She Shares : une plate-forme de regroupement pour l'achat et le transport de matières premières telles que la laine, le cuir, les peaux, le bois d'olivier et les fils, utilisées par les femmes artisanes dans les zones rurales. Cette plate-forme en ligne est susceptible de réduire les coûts de production et permet d'économiser du temps et de surmonter les difficultés que ces femmes endurent afin de se rendre sur les marchés éloignés en vue d’acquérir les matériaux dont elles ont besoin pour leur production.


 
« C’est l’illustration d’un développement pour et par les jeunes, pour et par les femmes. C’est aussi une nouvelle manière de promouvoir la création d’emplois et l’émancipation économique », a salué Marie Françoise Marie-Nelly, Directrice des opérations de la Banque mondiale pour le Maghreb et Malte.
 
Et après ?
 
La prochaine phase du projet consistera à transformer les équipes gagnantes en entreprises entrepreneuriales. Un investisseur a apporté des fonds d’amorçage aux cinq lauréats. Des investissements motivés par le caractère novateur des modèles d’activité portés par les jeunes entrepreneurs. L’objectif est à présent d’attirer plus d’investisseurs pour permettre à ces start-up de passer à la vitesse supérieure. 
Leurs applications représentent des produits économiquement viables et rentables qui présentent aussi l’avantage de dépasser la relation fournisseur-client. Elles ont un impact sur l’autonomie économique et financière des femmes, améliorent l’inclusion sociale et contribuent à l’épanouissement des cultures locales.
En outre, même la vie des jeunes qui ont participé sans gagner a été transformée. Plutôt que d’attendre chez eux une offre d’emploi public, ils ont bénéficié de formations et de conseils revigorants, et ont été stimulés par le défi d’aider autrui. Certains d’entre eux ont décroché un stage rémunéré susceptible de déboucher sur un poste permanent. Ces jeunes savent que leurs compétences peuvent apporter une contribution qui sera utile à la société. Ils ont gagné en autonomie et envisagent désormais leur avenir autrement.
La prochaine phase du projet EmpowerHer s’attachera également à veiller à ce que les femmes artisanes se familiarisent à ces nouvelles applications et qu’elles soient formées pour améliorer la qualité de leurs produits et leur marketing.

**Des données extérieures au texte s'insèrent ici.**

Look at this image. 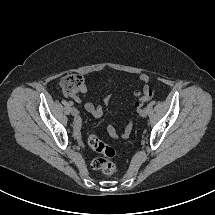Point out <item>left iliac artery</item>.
<instances>
[{
  "mask_svg": "<svg viewBox=\"0 0 215 215\" xmlns=\"http://www.w3.org/2000/svg\"><path fill=\"white\" fill-rule=\"evenodd\" d=\"M136 111H137L138 113H142V112H143V109H142V108H138Z\"/></svg>",
  "mask_w": 215,
  "mask_h": 215,
  "instance_id": "left-iliac-artery-1",
  "label": "left iliac artery"
}]
</instances>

Dans les prochaines semaines, nous reviendrons plus en détail sur des applications qui, chacune à leur façon, peuvent changer la donne pour les jeunes et les femmes en milieu rural.
 
EmpowerHer est le fruit d’une étroite collaboration avec le Gouvernement tunisien, le secteur privé, la société civile et divers partenaires, ainsi qu’avec les pôles Finance, compétitivité et innovation, Transport et développement numérique et Genre et égalité hommes-femmes de la Banque mondiale et la Société financière internationale (IFC).

Commentaires

Soumis par KOUAMBA Rufin le

Bonjour M.
Tres bonne initiative , aider ces femmes et ces jeunes c'est aussi réduire la criminalité et la rebilion, mais comment allez vous procéder? ce projet se limitera uniquement en Tunisie? ou bien s'étendra dans d'autres sous région?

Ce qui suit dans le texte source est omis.